When objtool searches for a symbol at a given offset, it's finding the
incorrectly kept .L<symbol>$local symbol that should have been discarded
by the assembler.

A patch for GNU as has been authored. For now, objtool should not treat
local symbols as the expected symbol for a given offset when iterating
the symbol table.

R_X86_64_PLT32 was fixed (just now) by
https://sourceware.org/git/?p=binutils-gdb.git;a=commit;h=292676c15a615b5a95bede9ee91004d3f7ee7dfd
It will be included in binutils 2.35 and probably a bug fix release of 2.34.x

commit 644592d32837 ("objtool: Fail the kernel build on fatal errors")
exposed this issue.

Since I'm going to be dropping 644592d32837 ("objtool: Fail the kernel
build on fatal errors") anyway, I wonder if this patch is still needed?

At least the error will be downgraded to a warning. And while the
warning could be more user friendly, it still has value because it
reveals a toolchain bug.

I still consider such a check (tools/objtool/check.c:679) unneeded.

st_type doesn't have to be STT_FUNC. Either STT_NOTYPE or STT_FUNC is
ok. If STT_GNU_IFUNC is used, it can be ok as well.
(My clang patch skips STT_GNU_IFUNC just because rtld typically doesn't
cache R_*_IRELATIVE results.
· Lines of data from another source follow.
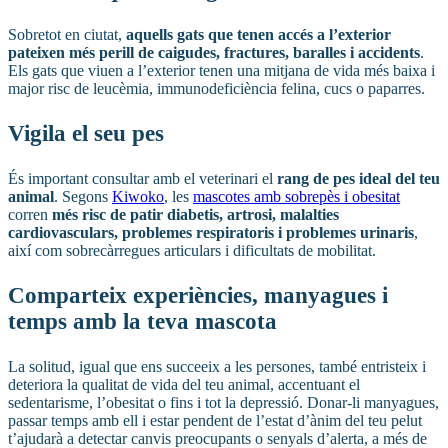
Sobretot en ciutat,
aquells gats que tenen accés a l’exterior
pateixen més perill de caigudes, fractures, baralles i accidents
.
Els gats que viuen a l’exterior tenen una mitjana de vida més baixa i
major risc de leucèmia, immunodeficiència felina, cucs o paparres.
Vigila el seu pes
És important consultar amb el veterinari el
rang de pes ideal del teu
animal
. Segons
Kiwoko
, les
mascotes amb sobrepès i obesitat
corren
més risc de patir diabetis, artrosi, malalties
cardiovasculars, problemes respiratoris i problemes urinaris
,
així com sobrecàrregues articulars i dificultats de mobilitat.
Comparteix experiències, manyagues i
temps amb la teva mascota
La solitud, igual que ens succeeix a les persones, també entristeix i
deteriora la qualitat de vida del teu animal, accentuant el
sedentarisme, l’obesitat o fins i tot la depressió. Donar-li manyagues,
passar temps amb ell i estar pendent de l’estat d’ànim del teu pelut
t’ajudarà a detectar canvis preocupants o senyals d’alerta, a més de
Having two STT_GNU_IFUNC symbols with same st_shndx and
st_value can create two R_*_IRELATIVE, which need to be resolved twice
at runtime.)

} else if (rela->sym->type == STT_SECTION) {
insn->call_dest = find_symbol_by_offset(rela->sym->sec,
rela->addend+4);
if (!insn->call_dest ||
insn->call_dest->type != STT_FUNC) {
WARN_FUNC("can't find call dest symbol at %s+0x%x",
insn->sec, insn->offset,
rela->sym->sec->name,
rela->addend + 4);
return -1;
}


.section .init.text,"ax",@progbits
call printk
call .Lprintk$local
.text
.globl printk
.type printk,@function
printk:
.Lprintk$local:
ret

% llvm-mc -filetype=obj -triple=riscv64 a.s -mattr=+relax -o a.o
% readelf -Wr a.o

Relocation section '.rela.init.text' at offset 0xa0 contains 4 entries:
Offset Info Type Symbol's Value Symbol's Name + Addend
0000000000000000 0000000200000012 R_RISCV_CALL 0000000000000000 printk + 0
0000000000000000 0000000000000033 R_RISCV_RELAX 0
0000000000000008 0000000100000012 R_RISCV_CALL 0000000000000000 .Lprintk$local + 0
0000000000000008 0000000000000033 R_RISCV_RELAX 0


On RISC-V, when relaxation is enabled, .L cannot be resolved at assembly
time because sections can shrink.

https://sourceware.org/binutils/docs/as/Symbol-Names.html

Local symbols are defined and used within the assembler, but they are *normally* not saved in object files.

I consider the GNU as issue a missed optimization, instead of a bug.
There is no rigid rule that .L symbols cannot be saved in object files.